Inevitably, perhaps, distraction came during Book 3 of The Iliad. To admire dedicated rereaders, as I do, is insufficient inducement to compel me to turn to an old favourite again, not often enough to make me a Nabokovian good reader; “A good reader, a major reader, an active and creative reader is a rereader.” I shall settle for dilettante reader status for now and promise to try better. Ellis Sharp’s Twenty-Twenty kept whispering my name, linked in my mind to Gabriel Josipovici’s 100 Days, both of which Steve listed as his favourite books of last year. I’ve been dipping again into the latter, rereading with great pleasure.

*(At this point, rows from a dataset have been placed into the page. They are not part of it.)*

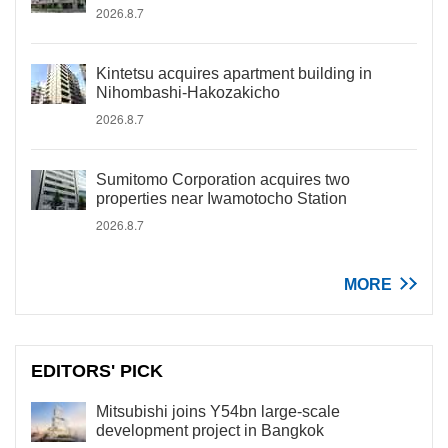
2026.8.7
Kintetsu acquires apartment building in
Nihombashi-Hakozakicho
2026.8.7
Sumitomo Corporation acquires two
properties near Iwamotocho Station
2026.8.7
MORE
EDITORS' PICK
Mitsubishi joins Y54bn large-scale
development project in Bangkok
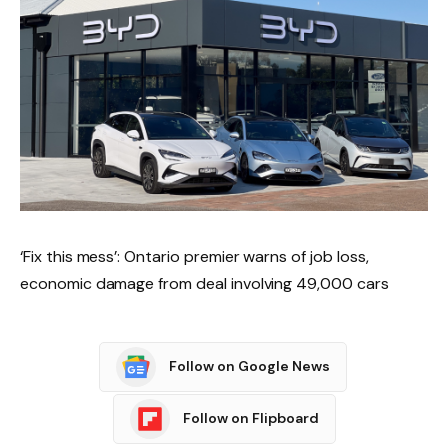
‘Fix this mess’: Ontario premier warns of job loss,
economic damage from deal involving 49,000 cars
Follow on Google News
Follow on Flipboard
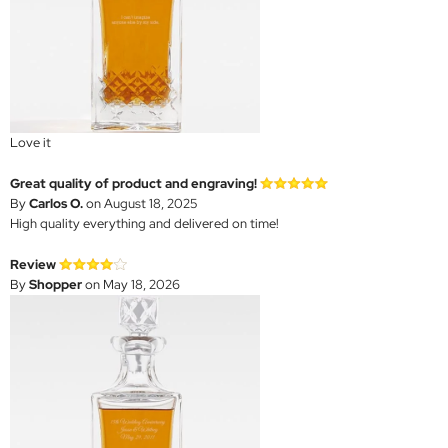
Love it
Great quality of product and engraving!
By
Carlos O.
on August 18, 2025
High quality everything and delivered on time!
Review
By
Shopper
on May 18, 2026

This afternoon I went to a bookshop to buy George Eliot’s Scenes of Clerical Life. Before adopting her nom de plume, Eliot taught herself Latin and spent a decade translating Spinoza’s Ethics, the first translation into English, unfortunately not published in her lifetime. Only after completing this project did she turn to writing fiction, Scenes being her first published collection of stories.
In a letter to Dr. Payne in 1876 Eliot wrote, “My writing is simply a set of experiments in life—an endeavour to see what our thought and emotion may be capable of—what stores of motive. . . give promise of a better after which we may strive to keep hold of as something more sure than shifting theory.” I am fascinated to explore how Eliot’s ideas found expression in her fiction. Clare Carlisle, in an interview, argued that Eliot is a philosophical novelist. My plan is to trace Eliot’s thinking through the fiction. This will, of course, involve rereading Middlemarch as I progress chronologically, if I am able to resist the distractions of a library with over six-hundred unread books.